-- Opening Marker --
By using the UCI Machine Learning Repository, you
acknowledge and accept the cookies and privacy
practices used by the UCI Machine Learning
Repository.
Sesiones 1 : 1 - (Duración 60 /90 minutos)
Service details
-- Closing Marker --
-- Opening Marker --
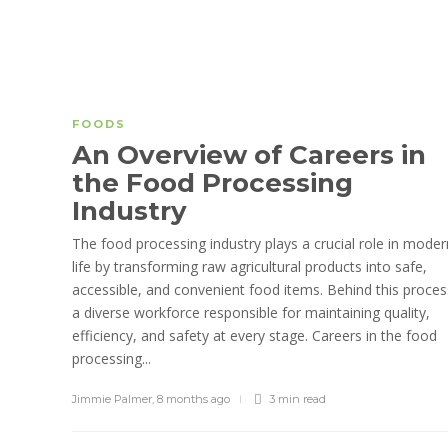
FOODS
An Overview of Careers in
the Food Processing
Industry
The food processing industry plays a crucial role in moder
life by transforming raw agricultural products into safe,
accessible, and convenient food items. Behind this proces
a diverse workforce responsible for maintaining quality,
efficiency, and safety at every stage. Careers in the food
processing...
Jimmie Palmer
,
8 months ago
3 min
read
-- Closing Marker --
-- Opening Marker --
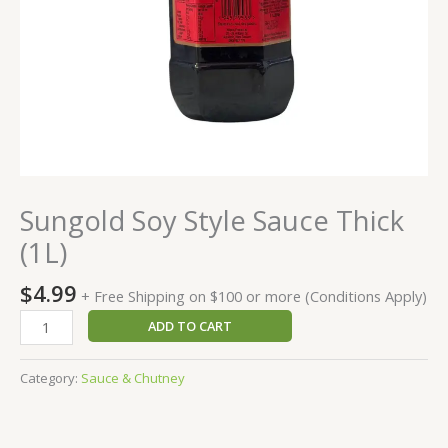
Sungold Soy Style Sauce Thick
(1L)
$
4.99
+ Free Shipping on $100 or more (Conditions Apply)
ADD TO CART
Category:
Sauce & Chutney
-- Closing Marker --
*Your objective*
Find where the line with "more (Conditions Apply)" sits in the material above, then copy exactly from it through the line with "Sauce & Chutney". Add no other line.

*Result of this task*
+ Free Shipping on $100 or more (Conditions Apply)
ADD TO CART
Category:
Sauce & Chutney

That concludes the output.